**Material for this task**
────────────────────

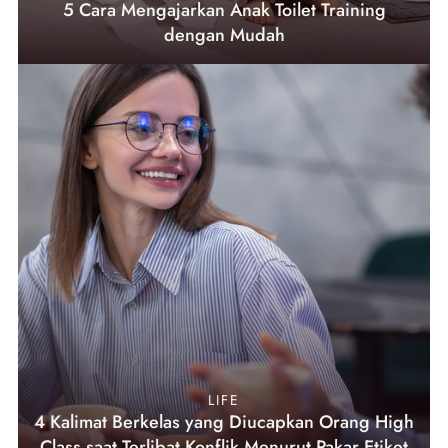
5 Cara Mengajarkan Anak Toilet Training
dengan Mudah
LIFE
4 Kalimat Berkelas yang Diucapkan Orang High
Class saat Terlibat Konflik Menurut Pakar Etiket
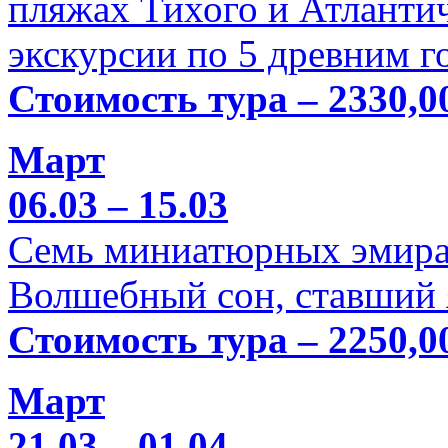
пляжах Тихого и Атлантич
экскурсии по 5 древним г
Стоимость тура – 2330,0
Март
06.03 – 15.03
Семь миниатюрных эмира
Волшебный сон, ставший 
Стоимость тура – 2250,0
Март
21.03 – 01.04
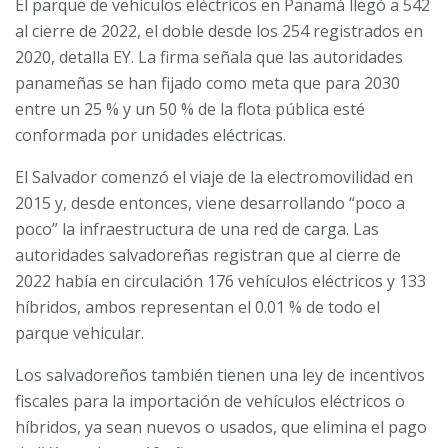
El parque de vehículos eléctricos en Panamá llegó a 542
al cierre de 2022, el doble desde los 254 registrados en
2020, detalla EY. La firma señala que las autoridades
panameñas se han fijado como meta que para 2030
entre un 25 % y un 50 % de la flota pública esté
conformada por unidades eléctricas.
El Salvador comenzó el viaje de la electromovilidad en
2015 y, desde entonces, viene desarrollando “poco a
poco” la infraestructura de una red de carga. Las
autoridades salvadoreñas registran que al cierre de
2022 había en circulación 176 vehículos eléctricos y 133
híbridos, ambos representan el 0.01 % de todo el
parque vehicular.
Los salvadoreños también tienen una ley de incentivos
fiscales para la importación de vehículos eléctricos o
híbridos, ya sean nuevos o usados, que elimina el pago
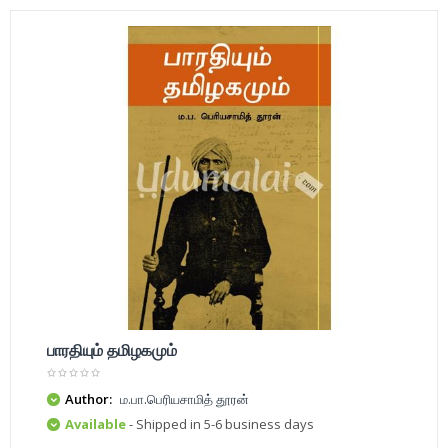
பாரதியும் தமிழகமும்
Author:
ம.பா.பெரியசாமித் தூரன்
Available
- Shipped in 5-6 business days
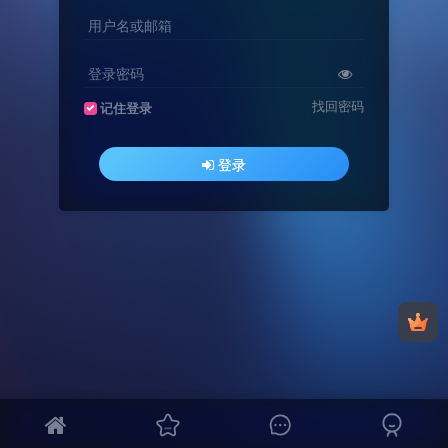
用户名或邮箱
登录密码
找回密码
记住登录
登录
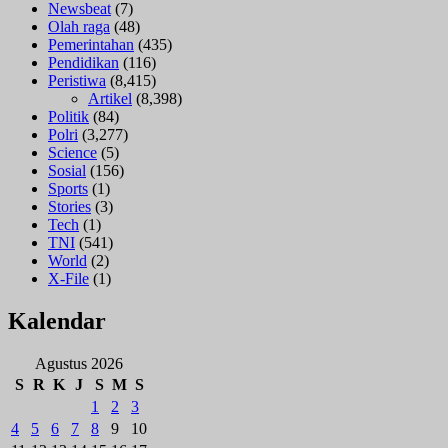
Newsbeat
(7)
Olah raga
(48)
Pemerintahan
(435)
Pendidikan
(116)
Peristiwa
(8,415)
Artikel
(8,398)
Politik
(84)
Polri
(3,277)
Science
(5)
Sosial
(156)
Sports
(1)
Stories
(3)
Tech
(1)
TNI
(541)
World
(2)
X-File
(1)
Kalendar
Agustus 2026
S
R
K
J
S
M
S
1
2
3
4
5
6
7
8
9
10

────────────────────

**Work task**
Search the records for the string "тура" and return every line in which it occurs.

**Response to the exercise**
Стоимость тура – 2330,0
Стоимость тура – 2250,0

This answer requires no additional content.